Stored records:
==============================

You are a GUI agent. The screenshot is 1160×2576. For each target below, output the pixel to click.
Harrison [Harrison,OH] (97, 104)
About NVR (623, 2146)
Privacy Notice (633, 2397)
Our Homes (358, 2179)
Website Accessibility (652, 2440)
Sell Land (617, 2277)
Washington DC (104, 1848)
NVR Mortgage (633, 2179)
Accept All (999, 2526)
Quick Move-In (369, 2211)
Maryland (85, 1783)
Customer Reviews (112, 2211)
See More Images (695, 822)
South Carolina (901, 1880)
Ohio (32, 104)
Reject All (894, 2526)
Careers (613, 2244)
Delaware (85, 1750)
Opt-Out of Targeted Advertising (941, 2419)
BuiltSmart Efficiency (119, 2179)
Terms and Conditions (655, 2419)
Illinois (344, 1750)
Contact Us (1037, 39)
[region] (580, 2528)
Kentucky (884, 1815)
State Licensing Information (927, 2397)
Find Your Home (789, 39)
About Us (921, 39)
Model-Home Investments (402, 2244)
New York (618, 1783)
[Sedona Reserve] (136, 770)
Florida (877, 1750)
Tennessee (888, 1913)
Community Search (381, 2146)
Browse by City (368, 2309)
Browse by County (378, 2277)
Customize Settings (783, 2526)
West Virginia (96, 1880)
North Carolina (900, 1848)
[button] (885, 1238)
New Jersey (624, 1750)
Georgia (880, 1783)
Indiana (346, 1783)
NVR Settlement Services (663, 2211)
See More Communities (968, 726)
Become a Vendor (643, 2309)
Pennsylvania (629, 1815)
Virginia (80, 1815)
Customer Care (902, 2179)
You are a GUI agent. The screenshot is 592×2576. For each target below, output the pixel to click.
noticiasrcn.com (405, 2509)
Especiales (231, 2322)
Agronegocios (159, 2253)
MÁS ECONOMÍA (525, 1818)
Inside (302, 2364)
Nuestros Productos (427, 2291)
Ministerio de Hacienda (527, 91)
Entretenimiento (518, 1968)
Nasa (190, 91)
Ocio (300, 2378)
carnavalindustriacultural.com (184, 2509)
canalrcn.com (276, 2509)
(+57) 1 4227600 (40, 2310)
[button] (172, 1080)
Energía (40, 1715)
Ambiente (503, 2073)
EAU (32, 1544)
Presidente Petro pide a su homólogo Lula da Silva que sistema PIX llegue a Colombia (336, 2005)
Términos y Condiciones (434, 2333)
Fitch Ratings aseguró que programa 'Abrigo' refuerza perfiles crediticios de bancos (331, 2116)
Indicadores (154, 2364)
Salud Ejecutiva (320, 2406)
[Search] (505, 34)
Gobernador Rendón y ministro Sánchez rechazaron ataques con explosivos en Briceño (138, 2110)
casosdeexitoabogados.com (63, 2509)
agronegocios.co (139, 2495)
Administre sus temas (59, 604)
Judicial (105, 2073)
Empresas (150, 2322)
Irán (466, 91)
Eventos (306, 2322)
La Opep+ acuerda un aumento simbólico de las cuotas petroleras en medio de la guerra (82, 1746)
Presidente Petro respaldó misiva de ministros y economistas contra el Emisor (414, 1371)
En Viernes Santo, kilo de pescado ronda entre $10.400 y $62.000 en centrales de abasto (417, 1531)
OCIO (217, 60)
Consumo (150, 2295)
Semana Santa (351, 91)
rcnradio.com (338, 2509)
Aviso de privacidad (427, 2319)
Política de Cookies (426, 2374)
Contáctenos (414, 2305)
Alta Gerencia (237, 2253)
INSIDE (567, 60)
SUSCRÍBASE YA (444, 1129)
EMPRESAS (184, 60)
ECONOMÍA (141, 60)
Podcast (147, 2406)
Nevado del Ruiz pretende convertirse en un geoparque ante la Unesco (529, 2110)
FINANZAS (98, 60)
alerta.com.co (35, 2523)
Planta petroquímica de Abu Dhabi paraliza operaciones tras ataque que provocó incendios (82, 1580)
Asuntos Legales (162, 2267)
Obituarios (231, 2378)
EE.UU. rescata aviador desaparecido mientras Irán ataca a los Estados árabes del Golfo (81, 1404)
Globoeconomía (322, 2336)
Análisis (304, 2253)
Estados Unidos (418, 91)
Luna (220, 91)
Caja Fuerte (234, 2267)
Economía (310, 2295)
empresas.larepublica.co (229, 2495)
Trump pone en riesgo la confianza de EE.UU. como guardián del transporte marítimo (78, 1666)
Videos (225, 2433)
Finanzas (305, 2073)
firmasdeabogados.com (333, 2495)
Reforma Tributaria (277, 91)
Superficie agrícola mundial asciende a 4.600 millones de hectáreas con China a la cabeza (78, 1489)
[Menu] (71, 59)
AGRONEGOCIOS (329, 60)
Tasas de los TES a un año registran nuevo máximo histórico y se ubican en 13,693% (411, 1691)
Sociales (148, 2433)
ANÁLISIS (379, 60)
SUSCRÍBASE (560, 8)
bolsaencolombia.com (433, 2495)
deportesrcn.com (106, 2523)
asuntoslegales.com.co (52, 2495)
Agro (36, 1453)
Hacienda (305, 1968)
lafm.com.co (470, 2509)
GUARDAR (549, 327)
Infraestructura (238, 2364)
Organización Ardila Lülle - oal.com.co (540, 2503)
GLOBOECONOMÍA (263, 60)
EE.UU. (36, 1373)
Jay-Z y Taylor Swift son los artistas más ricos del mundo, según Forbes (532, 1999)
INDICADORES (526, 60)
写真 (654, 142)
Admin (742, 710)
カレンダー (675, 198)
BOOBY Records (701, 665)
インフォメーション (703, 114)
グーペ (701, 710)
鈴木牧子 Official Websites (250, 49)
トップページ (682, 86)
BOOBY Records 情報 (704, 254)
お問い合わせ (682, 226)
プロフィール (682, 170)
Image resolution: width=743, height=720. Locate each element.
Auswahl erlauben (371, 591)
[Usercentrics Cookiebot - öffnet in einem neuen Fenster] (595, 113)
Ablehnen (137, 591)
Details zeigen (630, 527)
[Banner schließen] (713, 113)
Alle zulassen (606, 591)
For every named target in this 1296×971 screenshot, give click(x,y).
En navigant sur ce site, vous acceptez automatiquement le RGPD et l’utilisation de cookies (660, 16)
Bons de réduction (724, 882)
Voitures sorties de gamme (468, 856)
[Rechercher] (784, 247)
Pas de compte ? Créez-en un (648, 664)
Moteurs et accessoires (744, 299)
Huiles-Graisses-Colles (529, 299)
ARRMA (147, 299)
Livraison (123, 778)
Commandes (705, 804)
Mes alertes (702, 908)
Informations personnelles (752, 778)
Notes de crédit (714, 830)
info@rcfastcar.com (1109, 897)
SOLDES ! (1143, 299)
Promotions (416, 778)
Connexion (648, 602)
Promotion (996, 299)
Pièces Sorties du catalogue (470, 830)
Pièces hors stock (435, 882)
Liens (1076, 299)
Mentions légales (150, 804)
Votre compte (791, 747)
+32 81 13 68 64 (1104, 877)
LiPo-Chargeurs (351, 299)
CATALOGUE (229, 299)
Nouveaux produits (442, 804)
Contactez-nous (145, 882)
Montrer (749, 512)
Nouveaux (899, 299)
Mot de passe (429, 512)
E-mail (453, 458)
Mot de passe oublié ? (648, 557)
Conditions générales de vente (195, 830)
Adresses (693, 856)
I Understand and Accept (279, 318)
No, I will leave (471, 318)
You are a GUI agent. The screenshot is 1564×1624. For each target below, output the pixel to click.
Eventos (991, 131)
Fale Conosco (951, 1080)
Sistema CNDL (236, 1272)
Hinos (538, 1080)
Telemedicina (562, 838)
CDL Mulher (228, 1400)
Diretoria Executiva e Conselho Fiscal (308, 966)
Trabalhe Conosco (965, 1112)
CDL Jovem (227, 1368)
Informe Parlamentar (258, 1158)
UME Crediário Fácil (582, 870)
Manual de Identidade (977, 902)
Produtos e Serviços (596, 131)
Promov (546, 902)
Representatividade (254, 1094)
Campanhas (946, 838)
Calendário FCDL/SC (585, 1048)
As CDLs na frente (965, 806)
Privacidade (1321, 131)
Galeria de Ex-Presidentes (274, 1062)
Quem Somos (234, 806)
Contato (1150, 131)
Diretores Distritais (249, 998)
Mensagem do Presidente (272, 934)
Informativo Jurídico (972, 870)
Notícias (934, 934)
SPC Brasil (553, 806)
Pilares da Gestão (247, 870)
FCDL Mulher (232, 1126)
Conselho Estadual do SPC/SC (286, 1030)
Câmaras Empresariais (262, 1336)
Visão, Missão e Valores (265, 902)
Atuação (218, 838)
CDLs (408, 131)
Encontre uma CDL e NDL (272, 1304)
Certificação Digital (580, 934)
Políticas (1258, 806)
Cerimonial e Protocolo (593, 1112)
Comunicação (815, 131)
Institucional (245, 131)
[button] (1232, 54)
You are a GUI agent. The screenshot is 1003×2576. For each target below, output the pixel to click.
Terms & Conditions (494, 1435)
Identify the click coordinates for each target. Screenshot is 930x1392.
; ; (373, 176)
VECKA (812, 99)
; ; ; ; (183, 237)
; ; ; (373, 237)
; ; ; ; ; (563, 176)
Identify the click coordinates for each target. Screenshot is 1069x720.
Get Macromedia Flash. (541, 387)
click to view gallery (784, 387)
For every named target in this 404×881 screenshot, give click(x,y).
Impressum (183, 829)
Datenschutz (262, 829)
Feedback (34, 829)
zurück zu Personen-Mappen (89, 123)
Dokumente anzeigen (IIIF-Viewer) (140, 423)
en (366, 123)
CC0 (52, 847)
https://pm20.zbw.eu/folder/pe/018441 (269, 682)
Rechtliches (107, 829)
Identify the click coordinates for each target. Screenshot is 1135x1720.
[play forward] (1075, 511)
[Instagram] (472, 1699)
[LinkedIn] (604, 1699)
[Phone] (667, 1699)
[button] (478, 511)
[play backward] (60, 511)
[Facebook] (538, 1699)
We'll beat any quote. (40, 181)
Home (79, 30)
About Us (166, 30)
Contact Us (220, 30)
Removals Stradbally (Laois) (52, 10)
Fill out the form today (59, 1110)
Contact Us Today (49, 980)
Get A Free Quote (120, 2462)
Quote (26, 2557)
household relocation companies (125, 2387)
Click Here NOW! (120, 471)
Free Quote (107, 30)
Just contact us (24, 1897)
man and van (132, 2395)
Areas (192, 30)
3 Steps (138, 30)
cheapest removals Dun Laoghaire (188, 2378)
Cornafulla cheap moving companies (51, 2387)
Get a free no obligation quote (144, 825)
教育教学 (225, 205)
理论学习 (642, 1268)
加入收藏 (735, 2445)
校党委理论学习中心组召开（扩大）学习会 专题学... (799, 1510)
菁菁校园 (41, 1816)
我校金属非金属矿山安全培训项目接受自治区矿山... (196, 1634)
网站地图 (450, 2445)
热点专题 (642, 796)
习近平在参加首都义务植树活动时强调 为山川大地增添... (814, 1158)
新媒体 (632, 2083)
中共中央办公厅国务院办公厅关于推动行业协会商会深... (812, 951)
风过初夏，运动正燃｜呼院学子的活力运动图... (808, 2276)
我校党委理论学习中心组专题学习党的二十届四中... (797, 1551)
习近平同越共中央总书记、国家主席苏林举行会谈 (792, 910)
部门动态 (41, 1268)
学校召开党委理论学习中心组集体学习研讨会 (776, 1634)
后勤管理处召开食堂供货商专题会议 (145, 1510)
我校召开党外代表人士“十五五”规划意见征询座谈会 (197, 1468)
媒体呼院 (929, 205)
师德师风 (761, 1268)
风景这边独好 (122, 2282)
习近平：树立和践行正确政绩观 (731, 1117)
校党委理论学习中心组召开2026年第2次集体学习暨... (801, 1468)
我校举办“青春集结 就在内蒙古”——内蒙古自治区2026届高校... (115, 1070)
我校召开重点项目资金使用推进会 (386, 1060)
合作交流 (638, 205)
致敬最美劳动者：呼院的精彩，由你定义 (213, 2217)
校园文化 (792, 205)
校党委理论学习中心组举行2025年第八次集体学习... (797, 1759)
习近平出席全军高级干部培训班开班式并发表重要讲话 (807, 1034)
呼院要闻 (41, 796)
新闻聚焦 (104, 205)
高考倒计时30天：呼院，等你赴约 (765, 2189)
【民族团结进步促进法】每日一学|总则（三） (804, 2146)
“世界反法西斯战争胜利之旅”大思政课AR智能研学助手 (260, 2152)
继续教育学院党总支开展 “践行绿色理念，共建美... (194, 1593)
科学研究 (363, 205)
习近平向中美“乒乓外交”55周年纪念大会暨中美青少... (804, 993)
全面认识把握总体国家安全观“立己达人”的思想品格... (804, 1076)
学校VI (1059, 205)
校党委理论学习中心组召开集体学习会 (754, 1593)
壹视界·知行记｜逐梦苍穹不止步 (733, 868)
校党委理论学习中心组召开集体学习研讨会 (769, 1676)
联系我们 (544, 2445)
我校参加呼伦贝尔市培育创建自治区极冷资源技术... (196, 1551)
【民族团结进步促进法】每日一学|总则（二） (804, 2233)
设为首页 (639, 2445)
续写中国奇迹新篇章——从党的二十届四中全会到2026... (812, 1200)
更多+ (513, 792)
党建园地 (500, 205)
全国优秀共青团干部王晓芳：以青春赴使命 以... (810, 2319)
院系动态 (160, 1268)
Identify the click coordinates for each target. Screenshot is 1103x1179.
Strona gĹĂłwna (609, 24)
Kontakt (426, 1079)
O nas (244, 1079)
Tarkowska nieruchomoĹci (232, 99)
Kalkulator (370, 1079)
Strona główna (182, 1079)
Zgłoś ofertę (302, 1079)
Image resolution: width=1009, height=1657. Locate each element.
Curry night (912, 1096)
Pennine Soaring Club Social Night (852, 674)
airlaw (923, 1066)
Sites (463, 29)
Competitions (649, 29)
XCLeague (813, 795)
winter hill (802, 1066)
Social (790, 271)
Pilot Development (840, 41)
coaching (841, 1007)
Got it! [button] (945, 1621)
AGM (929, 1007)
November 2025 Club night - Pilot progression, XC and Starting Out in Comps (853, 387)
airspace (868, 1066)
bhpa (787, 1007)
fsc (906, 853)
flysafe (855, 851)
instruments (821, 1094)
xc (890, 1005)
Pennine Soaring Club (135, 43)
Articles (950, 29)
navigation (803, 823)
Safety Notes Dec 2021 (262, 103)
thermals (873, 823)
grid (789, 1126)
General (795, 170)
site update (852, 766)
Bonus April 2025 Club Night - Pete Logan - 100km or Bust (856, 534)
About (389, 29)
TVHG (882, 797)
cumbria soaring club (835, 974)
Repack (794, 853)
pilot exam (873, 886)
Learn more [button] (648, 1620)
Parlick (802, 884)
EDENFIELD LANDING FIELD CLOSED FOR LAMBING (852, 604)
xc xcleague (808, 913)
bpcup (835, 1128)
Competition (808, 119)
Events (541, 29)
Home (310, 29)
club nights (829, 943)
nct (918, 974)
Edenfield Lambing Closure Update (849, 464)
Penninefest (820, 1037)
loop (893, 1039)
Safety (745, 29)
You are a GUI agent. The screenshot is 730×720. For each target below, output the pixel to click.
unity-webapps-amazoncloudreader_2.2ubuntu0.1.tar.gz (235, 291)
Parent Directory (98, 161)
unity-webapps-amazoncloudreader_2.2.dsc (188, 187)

==============================

# Your instructions
Please retype the top of the data exactly, down to and including the line that holds "Browse by City (368, 2309)", and nothing further.

# Exercise solution
You are a GUI agent. The screenshot is 1160×2576. For each target below, output the pixel to click.
Harrison [Harrison,OH] (97, 104)
About NVR (623, 2146)
Privacy Notice (633, 2397)
Our Homes (358, 2179)
Website Accessibility (652, 2440)
Sell Land (617, 2277)
Washington DC (104, 1848)
NVR Mortgage (633, 2179)
Accept All (999, 2526)
Quick Move-In (369, 2211)
Maryland (85, 1783)
Customer Reviews (112, 2211)
See More Images (695, 822)
South Carolina (901, 1880)
Ohio (32, 104)
Reject All (894, 2526)
Careers (613, 2244)
Delaware (85, 1750)
Opt-Out of Targeted Advertising (941, 2419)
BuiltSmart Efficiency (119, 2179)
Terms and Conditions (655, 2419)
Illinois (344, 1750)
Contact Us (1037, 39)
[region] (580, 2528)
Kentucky (884, 1815)
State Licensing Information (927, 2397)
Find Your Home (789, 39)
About Us (921, 39)
Model-Home Investments (402, 2244)
New York (618, 1783)
[Sedona Reserve] (136, 770)
Florida (877, 1750)
Tennessee (888, 1913)
Community Search (381, 2146)
Browse by City (368, 2309)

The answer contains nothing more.